Hong Kong apresenta primeiro plano quinquenal para diversificar a identidade da cidade para além do setor financeiro
O CEO de Hong Kong, John Lee, revelou o primeiro plano quinquenal da cidade, visando expandir a economia para além das finanças, apostando em tecnologia e ensino superior.
Pontos principais
- O chefe do Executivo de Hong Kong, John Lee, apresentou o primeiro plano quinquenal da cidade em 2026.
- O plano visa diversificar a economia para além das finanças, apostando em tecnologia e ensino superior.
- A Metrópole do Norte prevê fornecer 650.000 empregos e alojar 2,5 milhões de pessoas.
- O governo pretende aumentar a despesa interna em inovação para 3% do PIB após 2030.
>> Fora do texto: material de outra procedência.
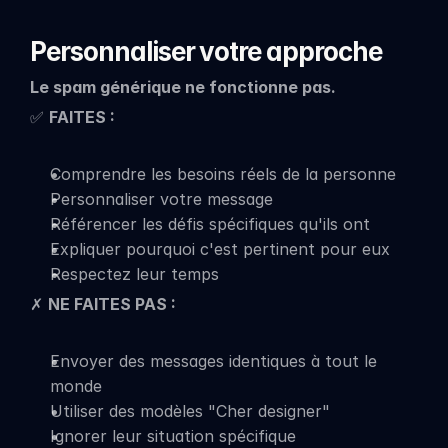
Personnaliser votre approche
Le spam générique ne fonctionne pas.
✅ 
FAITES :
Comprendre les besoins réels de la personne
Personnaliser votre message
Référencer les défis spécifiques qu'ils ont
Expliquer pourquoi c'est pertinent pour eux
Respectez leur temps
✗ 
NE FAITES PAS :
Envoyer des messages identiques à tout le 
monde
Utiliser des modèles "Cher designer"
Ignorer leur situation spécifique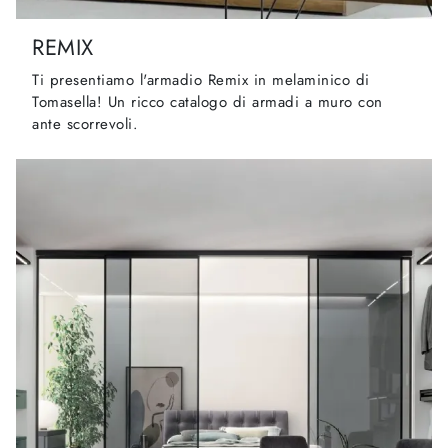
REMIX
Ti presentiamo l'armadio Remix in melaminico di
Tomasella! Un ricco catalogo di armadi a muro con
ante scorrevoli.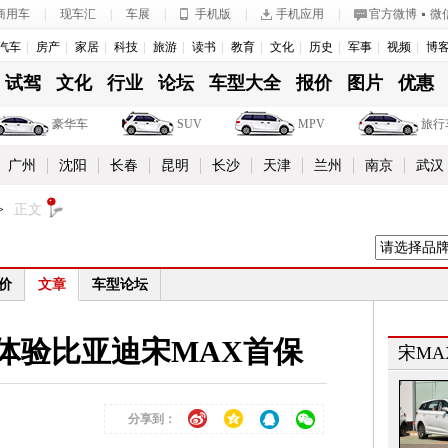
商用车
|
现车汇
|
车展
|
手机版
|
手机应用
|
官方微博
微
汽车
房产
家居
科技
旅游
读书
教育
文化
历史
军事
视频
博
试驾
文化
行业
论坛
车型大全
报价
图片
优惠
豪华车
SUV
MPV
旅行
广州
沈阳
长春
昆明
长沙
天津
兰州
南京
武汉
>
正文
价
文章
车型论坛
 体验比亚迪宋MAX首保
宋MA
分享到：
HONG KONG -- O chefe do Executivo de Hong Kong, John Lee, apresentou na quarta-feira o primeiro plano quinquenal da cidade, num passo politicamente simbólico que ecoa a abordagem de Pequim para o desenvolvimento, impulsionando a ampliação da identidade de Hong Kong para além das finanças internacionais, abrangendo também a tecnologia e o ensino superior.
Num discurso perante o poder legislativo, Lee afirmou que o plano visa alcançar avanços no desenvolvimento económico, melhorar a competitividade, melhorar o bem-estar social e progredir na integração e serviço ao desenvolvimento nacional.
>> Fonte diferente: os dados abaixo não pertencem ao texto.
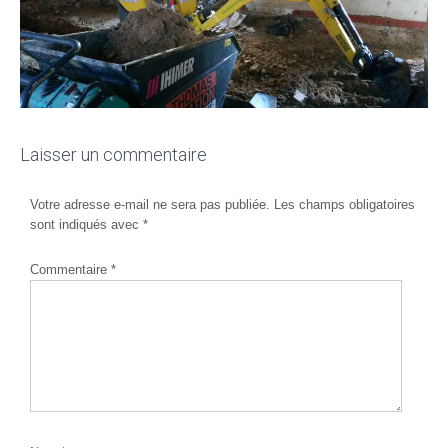
Laisser un commentaire
Votre adresse e-mail ne sera pas publiée.
Les champs obligatoires
sont indiqués avec
*
Commentaire
*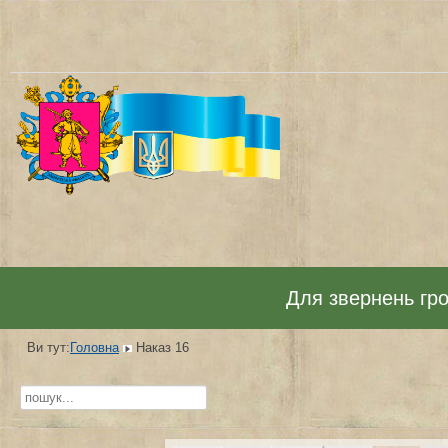
Для звернень гром
Ви тут:
Головна
Наказ 16
Пошук...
A região administrativa especial sempre se orgulhou da intervenção governamental mínima na economia, mesmo com os funcionários a fazerem referências crescentes à visão de Pequim para a cidade. A China continental aprovou em março o seu 15.º plano quinquenal para o período entre 2026 e 2030.
Antes do lançamento do plano de Hong Kong, o governo da cidade afirmou que este serviria como um enquadramento delineando as prioridades estratégicas do polo financeiro e não como uma economia planejada, insistindo que o sistema capitalista seria mantido.
Outro objetivo principal do plano de Hong Kong é acelerar o desenvolvimento da Metrópole do Norte, que fornecerá terrenos para a indústria de inovação e tecnologia e construirá cidades universitárias perto do polo tecnológico chinês de Shenzhen. A proposta, apresentada pela primeira vez em 2021 pela antecessora de Lee, Carrie Lam, visa proporcionar 650.000 empregos e alojar 2,5 milhões de pessoas.
Sob o plano quinquenal, o governo espera aumentar o rácio das despesas internas em atividades de inovação em relação ao produto interno bruto de 1,63% em 2024 para 3% após 2030. O plano inclui também a integração do desenvolvimento industrial da cidade com os setores académicos, onde Hong Kong detém uma vantagem competitiva na Metrópole do Norte.
Cada uma das três cidades universitárias planeadas terá a sua própria posição única, incluindo uma focada em áreas como inteligência artificial e robótica. O governo procura acelerar o desenvolvimento de Hong Kong como um polo de inovação e tecnologia, mas também planeia reforçar a sua posição como centro de finanças internacionais, marítimo, comércio e aviação.
O governo da cidade também propõe fortalecer o seu papel como o maior centro offshore do mundo para o renminbi, a moeda da China continental, bem como explorar o uso do renminbi para liquidar despesas governamentais quando apropriado.
Os observadores estão a analisar se Lee usará o plano quinquenal e as suas propostas políticas mais recentes para criar impulso para um segundo mandato no próximo ano. O ex-chefe de segurança cumpriu o imperativo de longa data de Pequim de promulgar uma lei de segurança nacional local em 2024.
Os funcionários afirmaram que a lei e uma lei de segurança imposta pela China eram necessárias para a estabilidade da cidade na sequência de protestos maciços contra o governo em 2019.